Kitsada Thammavongsa keeps Bangkok’s highest skywalk clean and visitors properly terrified.

The tourists arrive with their smartphones and selfie sticks, but Kitsada Thammavongsa, 25, comes equipped with a blue bucket, a squeegee and a telescoping pole. His workplace is certainly one of the top spots in Bangkok – a 63-square-meter deck projecting from the side of the Mahanakhon Tower, 310 meters above the ground. The glass skywalk here, which opened last November, offers visitors a dizzying view of the Chao Phraya River, the Skytrain shuttling back and forth between the highrise towers, and the taxis purring along the streets below, looking for all the world like toy cars.

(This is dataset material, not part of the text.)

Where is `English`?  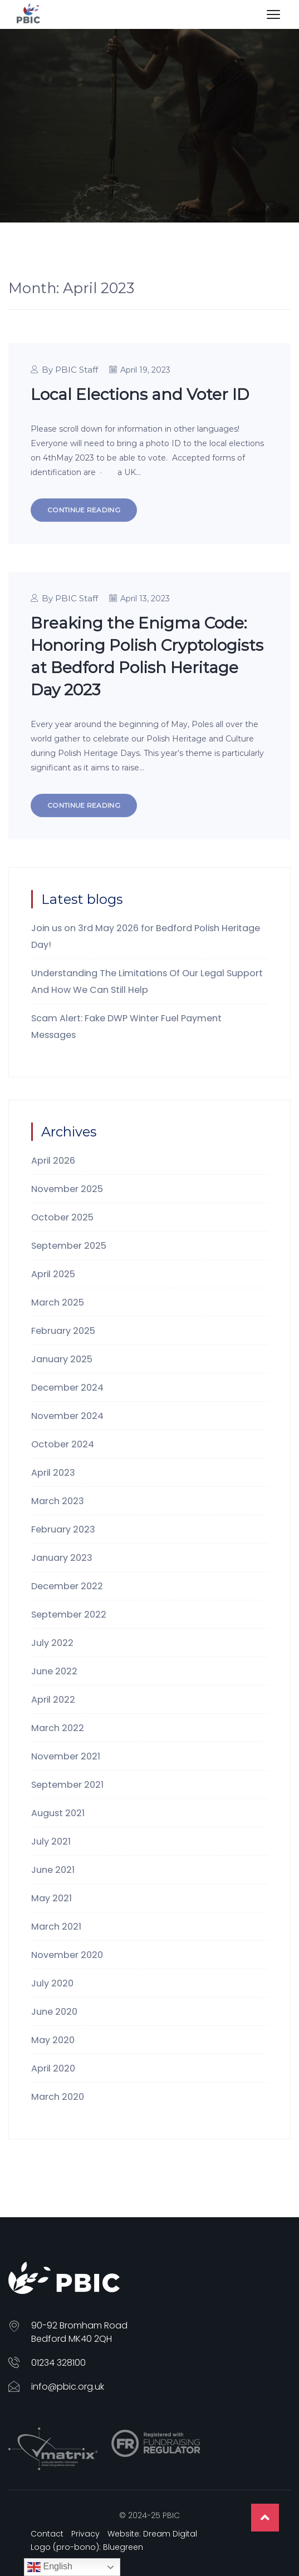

“Many people lie down to take photos,” explains Thammavongsa, “and their sunscreen can smudge the glass.” So he has to clean up the cheek- and fingerprints several times a day, which is easy enough for him because he’s not scared of heights – unlike some visitors, who emerge boldly enough from the elevator on the 78th floor only to go weak at the knees after taking a step or two.

Last year, Thammavongsa was still a fisherman, plying his trade on the water instead of in the air. Today, he works on Bangkok’s second-tallest skyscraper from 1 p.m. to 1 a.m. The view is most beautiful just before sundown, he says, when most of the intrepid visitors arrive. What about him? He says he can’t see it often enough; it takes his breath away.